The ClassicPress Project is managed by the ClassicPress Non Profit Initiative. No Big Corps are either backing it up, nor like in the case of WordPress, de-facto owning it.
Admittedly, there have been challenges for the project sourced within itself.
In a recent “shakedown” in the community (challenging the project even more) the former Directorate of the ClassicPress Initiative has resigned and designated a new, committed and active group of Directors.
The new Directorate took the project into its hands and has proven to be very committed to the ClassicPress CMS from the first day. The project since has already gathered over 1000 USD in sponsorships and opened the previously intransparent management and access to resources to the active and committed community.
This might not sound like a lot, but considering the several (wrong) voices calling the project “dead” or “on the rocks”, and considering that the past fours years basically zero dollars were gathered, this is a lot, and speaks for the project’s potentials, if lead properly.

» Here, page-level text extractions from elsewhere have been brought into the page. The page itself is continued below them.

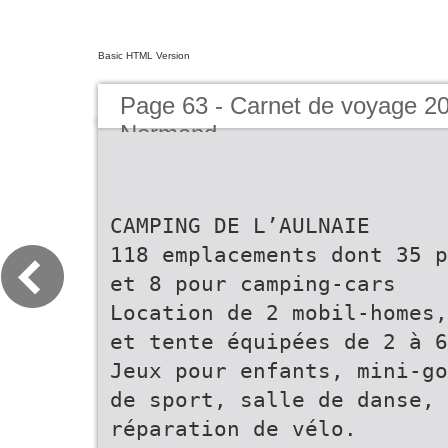
Basic HTML Version
Page 63 - Carnet de voyage 2
Normand
CAMPING DE L’AULNAIE
118 emplacements dont 35 p
et 8 pour camping-cars
Location de 2 mobil-homes,
et tente équipées de 2 à 6
Jeux pour enfants, mini-go
de sport, salle de danse, 
réparation de vélo.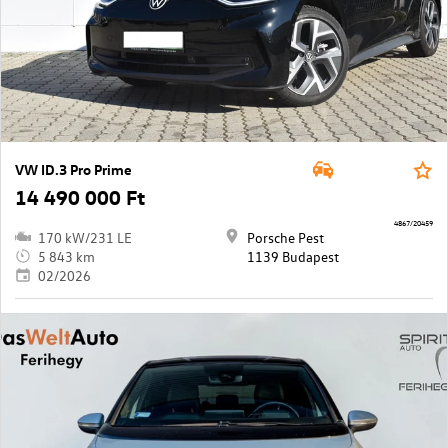
VW ID.3 Pro Prime
14 490 000 Ft
4867/20459
170 kW/231 LE
Porsche Pest
5 843 km
1139 Budapest
02/2026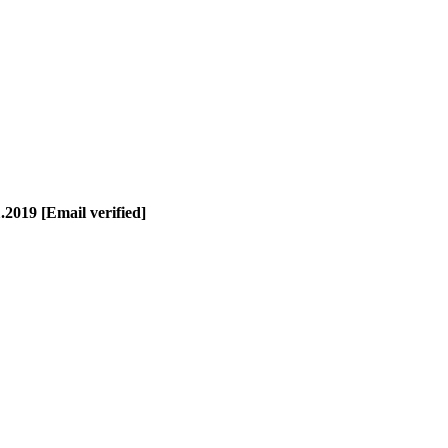
2019 [Email verified]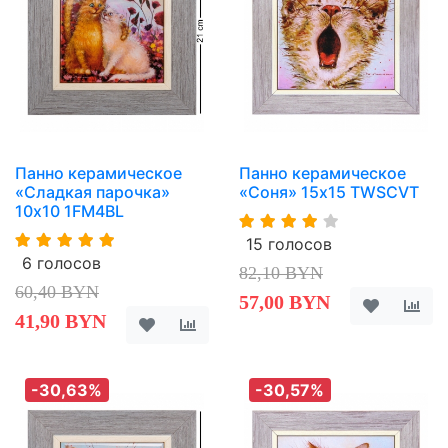
Панно керамическое
Панно керамическое
«Сладкая парочка»
«Соня» 15х15 TWSCVT
10х10 1FM4BL
15 голосов
6 голосов
82,10 BYN
60,40 BYN
57,00 BYN
41,90 BYN
-30,63%
-30,57%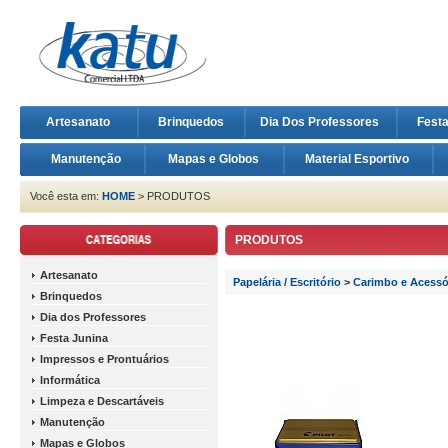
Artesanato
Brinquedos
Dia Dos Professores
Fest
Manutenção
Mapas e Globos
Material Esportivo
Você esta em:
HOME
> PRODUTOS
PRODUTOS
Artesanato
Papelária / Escritório
>
Carimbo e Acessó
Brinquedos
Dia dos Professores
Festa Junina
Impressos e Prontuários
Informática
Limpeza e Descartáveis
Manutenção
Mapas e Globos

As a first big task to tackle, the new Directorate has initiated works in order for ClassicPress Project to get a Plugins and Themes Directory built with ClassicPress instead of relying on third-party tools.
Strict presence and involvement are now required from the Directorate, and anyone who wants to contribute will have more direct access to the resources to help.
It is planned to organise the project’s server resources in a more manageable way, which until now was almost impossible to manage by several people since one access gave the person access to every single ClassicPress instance – be it main blog or forums.
These are huge and long overdue steps for the community.
For over a year, TukuToi has already contributed to ClassicPress (building the Documentation Hub, providing Plugins, for a specific time reviewing Plugins submitted to the ClassicPress Directory, managing Facebook Profile and more). Due to an undesirable need to every time become vocal to speed up or initiate specific processes that needed direct interaction of the ClassicPress Initiative Directors (some of whom have been absent from the project, despite holding the title and responsibility of Directors), in our opinion, the project was at an impasse.
Proposals, actively accepted by the Community to resolve and facilitate the development and organisation of ClassicPress were met either with silence and non-action or open degrading. Privately, we have been accused of intending to challenge the Directors Seat for our own purposes.
We foresaw that without a massive change in leadership, which now has happened, the project would silently choke on its own.
The future of ClassicPress
With the new Directorate and new, transparent and OSS conform operation procedures, we see a new hope and future on the horizon, which might kick off the project to a level where we can use it for professional purposes.
Long due works on PHP8 compatibility, offloading certain features into Core Plugins, the Themes and Plugins directory are now actively being worked on. With WordPress going nowhere else but into a “Wixx-like” editor for hobby webmasters (no offence intended to anyone having this hobby), ClassicPress becomes the only viable solution for professional web development while retaining the powers of a CMS like WordPress.
Yes, programmers can build every website and project with raw Code. But the end user, or client, needs to be kept in perspective. Someone who runs a website does not necessarily understand PHP code but also does not want to have their website crashing on each change they make in a simple blog post. ClassicPress CMS is an ideal solution.
The web owner can work with an expert PHP programmer. The client can easily manage the website’s content through the CMS features without having to deal with unstable editors like Gutenberg.
With our commitment – in terms of Financial and Coding contribution – we intend and hope for ClassicPress to become a sustainable, well-known and widely used CMS for power users.
We look forward to an open, transparent and stable future for the ClassicPress Project!